(Record extracts Opens)

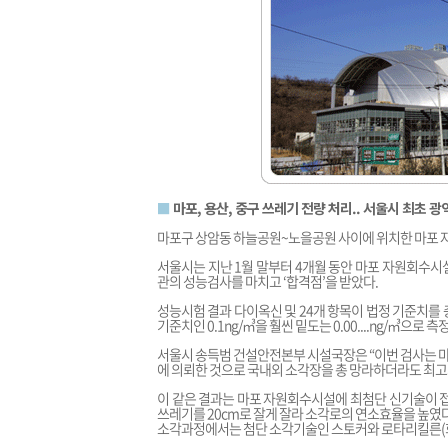
■
마포, 용산, 중구 쓰레기 전량 처리.. 서울시 최초 
마포구 상암동 하늘공원~노을공원 사이에 위치한 마포 
서울시는 지난 1월 말부터 4개월 동안 마포 자원회수시
관의 성능검사를 마치고 ‘합격점’을 받았다.
성능시험 결과 다이옥신 및 24개 항목이 법정 기준치를
기준치인 0.1ng/㎥을 훨씬 밑도는 0.00....ng/㎥으로 측
서울시 송득범 건설안전본부 시설국장은 “이번 검사는 
에 의뢰한 것으로 국내외 소각장을 총 망라하더라도 최고
이 같은 결과는 마포 자원회수시설에 최첨단 신기술이 접
쓰레기를 20cm로 잘게 잘라 소각로의 연소효율을 높였다
소각과정에서는 첨단 소각기술인 스토커와 로타리킬른(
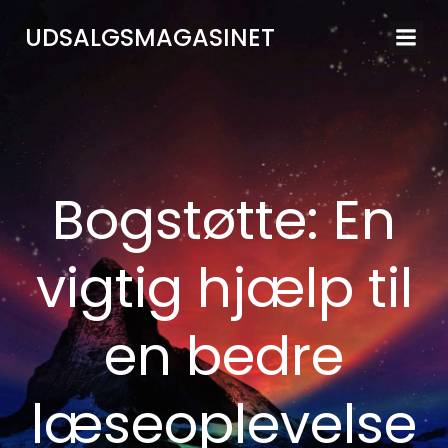
Videre
UDSALGSMAGASINET
til
indhold
Bogstøtte: En
vigtig hjælp til
en bedre
læseoplevelse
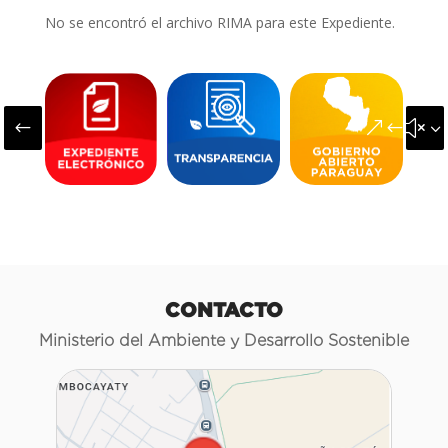
No se encontró el archivo RIMA para este Expediente.
#
&#x3
CONTACTO
Ministerio del Ambiente y Desarrollo Sostenible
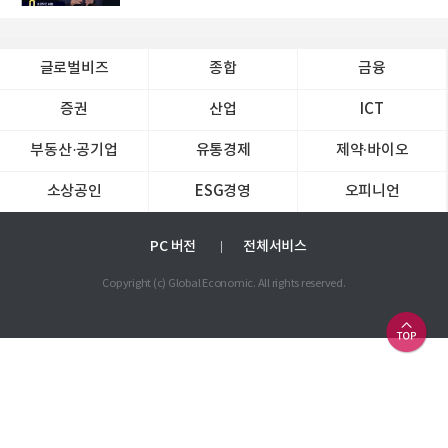
글로벌비즈
종합
금융
증권
산업
ICT
부동산·공기업
유통경제
제약∙바이오
소상공인
ESG경영
오피니언
PC 버전
전체서비스
Copyright (c) Global Economic. All rights reserved.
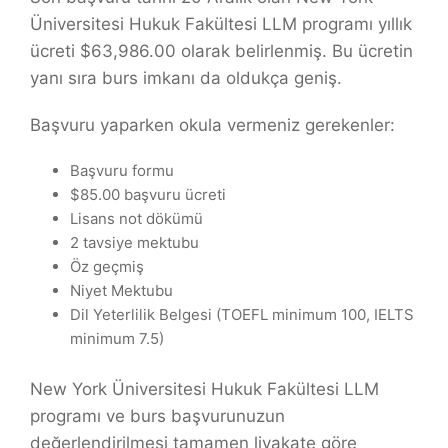
Üniversitesi Hukuk Fakültesi LLM programı yıllık
ücreti $63,986.00 olarak belirlenmiş. Bu ücretin
yanı sıra burs imkanı da oldukça geniş.
Başvuru yaparken okula vermeniz gerekenler:
Başvuru formu
$85.00 başvuru ücreti
Lisans not dökümü
2 tavsiye mektubu
Öz geçmiş
Niyet Mektubu
Dil Yeterlilik Belgesi (TOEFL minimum 100, IELTS
minimum 7.5)
New York Üniversitesi Hukuk Fakültesi LLM
programı ve burs başvurunuzun
değerlendirilmesi tamamen liyakate göre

(Record extracts Closes)

Problem details -> Output the lines of the data exactly, starting at the first and ending with the line that has "minimum 7.5)". Pictures are not part of it.

Worked solution ->
■
마포, 용산, 중구 쓰레기 전량 처리.. 서울시 최초 
마포구 상암동 하늘공원~노을공원 사이에 위치한 마포 
서울시는 지난 1월 말부터 4개월 동안 마포 자원회수시
관의 성능검사를 마치고 ‘합격점’을 받았다.
성능시험 결과 다이옥신 및 24개 항목이 법정 기준치를
기준치인 0.1ng/㎥을 훨씬 밑도는 0.00....ng/㎥으로 측
서울시 송득범 건설안전본부 시설국장은 “이번 검사는 
에 의뢰한 것으로 국내외 소각장을 총 망라하더라도 최고
이 같은 결과는 마포 자원회수시설에 최첨단 신기술이 접
쓰레기를 20cm로 잘게 잘라 소각로의 연소효율을 높였다
소각과정에서는 첨단 소각기술인 스토커와 로타리킬른(
Videre
UDSALGSMAGASINET
til
indhold
Bogstøtte: En
vigtig hjælp til
en bedre
læseoplevelse
No se encontró el archivo RIMA para este Expediente.
#
&#x3
CONTACTO
Ministerio del Ambiente y Desarrollo Sostenible
글로벌비즈
종합
금융
증권
산업
ICT
부동산·공기업
유통경제
제약∙바이오
소상공인
ESG경영
오피니언
PC 버전
전체서비스
Copyright (c) Global Economic. All rights reserved.
Üniversitesi Hukuk Fakültesi LLM programı yıllık
ücreti $63,986.00 olarak belirlenmiş. Bu ücretin
yanı sıra burs imkanı da oldukça geniş.
Başvuru yaparken okula vermeniz gerekenler:
Başvuru formu
$85.00 başvuru ücreti
Lisans not dökümü
2 tavsiye mektubu
Öz geçmiş
Niyet Mektubu
Dil Yeterlilik Belgesi (TOEFL minimum 100, IELTS
minimum 7.5)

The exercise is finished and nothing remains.